Remembering the Fab Four’s beginning

It’s been either a little more than 60 years or almost 60 years since the Beatles came on the scene and transformed music and pop culture.

It’s been either a little more than 60 years or almost 60 years since the Beatles came on the scene and transformed music and pop culture. (While the group was formed in 1960, it didn’t solidify into its world-shattering iteration until Ringo joined in 1962.)

So expect a lot of Beatlemania this year and the next (and the next and the next. The lads didn’t hit America until Feb. 7, 1964, making a sensational U.S. debut two days later on “The Ed Sullivan Show.” We’re already in Beatles’ mode: We purchased a CD of their No. 1 hits at Rite Aid. (Yeah, we know: No one listens to CDs anymore. We do.)

Anyway, the bookish Beatles buff will want to check out the recent “The Boys Next Door” by TV writer Dan Greenberger (“How I Met Your Mother,” “Everybody Loves Raymond,”), a what-if novel about a Columbia University student who finds himself studying in Hamburg, Germany, in 1960 and living next door to the boys in one of the band’s earlier incarnations.
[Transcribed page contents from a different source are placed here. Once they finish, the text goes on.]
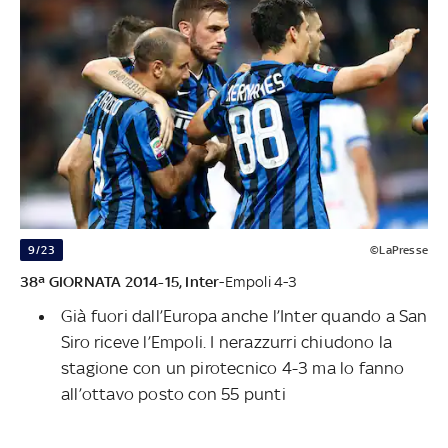
9/23
©LaPresse
38ª GIORNATA 2014-15,
Inter
-Empoli 4-3
Già fuori dall’Europa anche l’Inter quando a San
Siro riceve l’Empoli. I nerazzurri chiudono la
stagione con un pirotecnico 4-3 ma lo fanno
all’ottavo posto con 55 punti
“I had a wonderful time hanging out with the boys,” Greenberger writes in the afterword of his book (Appian Way Press, $9.99, 319 pages). “They are good company. I miss them, as so many of us do. But I’ve learned that one should never say goodbye to the Beatles. They’ve shown a remarkable ability, over so many years, and so many generations…to deliver yet another surprise.”